The Series A Warrants have an exercise price of $0.30 per share, are exercisable immediately, and will expire two years from the date of issuance.
The Series B Warrants have an exercise price of $0.42 per share, are exercisable 12 months from the date of issuance, provided that the Company has sufficient authorized capital to allow all of the Series B Warrants to be exercised in full by the holders, and will expire on the fifth anniversary of the date they become exercisable. The Company plans to file a registration statement to cover the common stock underlying the Series B warrants upon the 12-month anniversary of the issuance of the Series B warrant, assuming the Company has a sufficient number of authorized shares of its common stock to issue shares pursuant to any exercised of the Series B warrants.
The offering is expected to close on or about March 14, 2016, subject to customary closing conditions.
Maxim Group LLC is acting as sole book-running manager and Chardan Capital Markets is acting as co-manager for the offering. Ascendiant Capital Markets, LLC is acting as financial advisor to the Company.
StemCells intends to use the net proceeds of the offering for general corporate purposes, including working capital, capital expenditures and research and development.
The common stock, Series A Warrants and the Series B Warrants are being offered by means of a prospectus supplement and accompanying prospectus, forming a part of the effective registration statement, a copy of which may be obtained, when available, at the website of the SEC at http://www.sec.gov. Electronic copies of the preliminary prospectus may be obtained from Maxim Group LLC, 405 Lexington Avenue, 2nd Floor, New York, NY 10174, at 212-895-3745. A final prospectus supplement related to the offering will be filed with the SEC.
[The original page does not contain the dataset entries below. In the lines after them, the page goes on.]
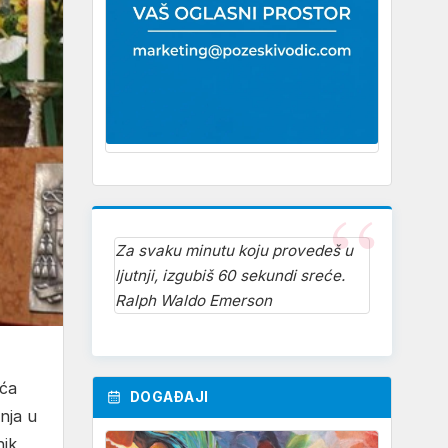
Za svaku minutu koju provedeš u
ljutnji, izgubiš 60 sekundi sreće.
Ralph Waldo Emerson
šća
DOGAĐAJI
bnja u
nik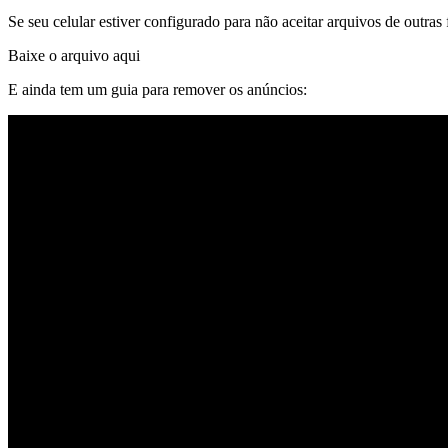
Se seu celular estiver configurado para não aceitar arquivos de outras 
Baixe o arquivo aqui
E ainda tem um guia para remover os anúncios: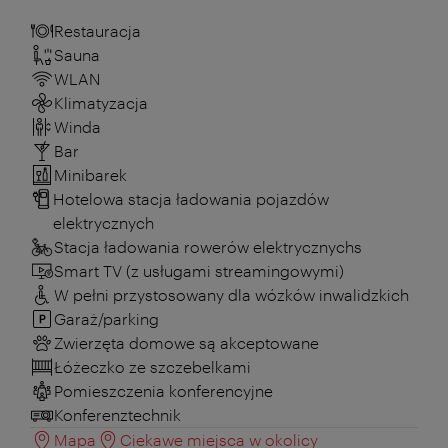
Restauracja
Sauna
WLAN
Klimatyzacja
Winda
Bar
Minibarek
Hotelowa stacja ładowania pojazdów
elektrycznych
Stacja ładowania rowerów elektrycznychs
Smart TV (z usługami streamingowymi)
W pełni przystosowany dla wózków inwalidzkich
Garaż/parking
Zwierzęta domowe są akceptowane
Łóżeczko ze szczebelkami
Pomieszczenia konferencyjne
Konferenztechnik
Mapa
Ciekawe miejsca w okolicy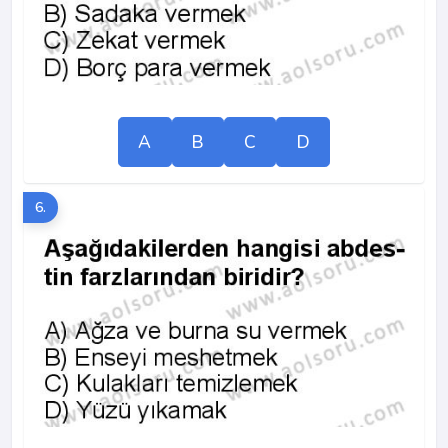
A
B
C
D
6.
This press release shall not constitute an offer to sell or the solicitation of an offer to buy these securities, nor shall there be any sale of these securities in any jurisdiction in which such offer, solicitation or sale would be unlawful prior to the registration or qualification under the securities laws of any such jurisdiction.
About StemCells, Inc.
StemCells, Inc. is currently engaged in clinical development of its HuCNS-SC platform technology (purified human neural stem cells) as a potential treatment for chronic spinal cord injury (SCI).
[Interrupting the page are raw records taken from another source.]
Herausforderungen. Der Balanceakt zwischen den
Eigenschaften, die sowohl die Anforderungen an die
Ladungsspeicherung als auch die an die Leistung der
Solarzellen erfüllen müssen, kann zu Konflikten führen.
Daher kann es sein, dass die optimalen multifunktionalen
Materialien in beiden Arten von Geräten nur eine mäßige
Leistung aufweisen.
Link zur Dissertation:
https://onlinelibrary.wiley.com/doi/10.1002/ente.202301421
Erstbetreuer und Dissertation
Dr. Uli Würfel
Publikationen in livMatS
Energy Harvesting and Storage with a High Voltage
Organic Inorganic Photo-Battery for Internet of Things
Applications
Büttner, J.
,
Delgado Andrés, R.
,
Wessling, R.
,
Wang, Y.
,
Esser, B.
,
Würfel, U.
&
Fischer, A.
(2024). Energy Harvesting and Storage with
Certain statements contained herein, including the Company’s intention to complete the offering and the expected use of net proceeds, are not based on historical fact and are “forward-looking statements” within the meaning of the applicable securities laws and regulations. Owing to the uncertainties inherent in forward-looking statements, actual events or results could differ materially from those stated here. These forward-looking statements reflect management’s expectations as of the date of this press release and are subject to certain risks and uncertainties, including the expected gross proceeds of the offering, the expected closing date and other factors. The Company does not undertake to revise these statements to reflect subsequent developments.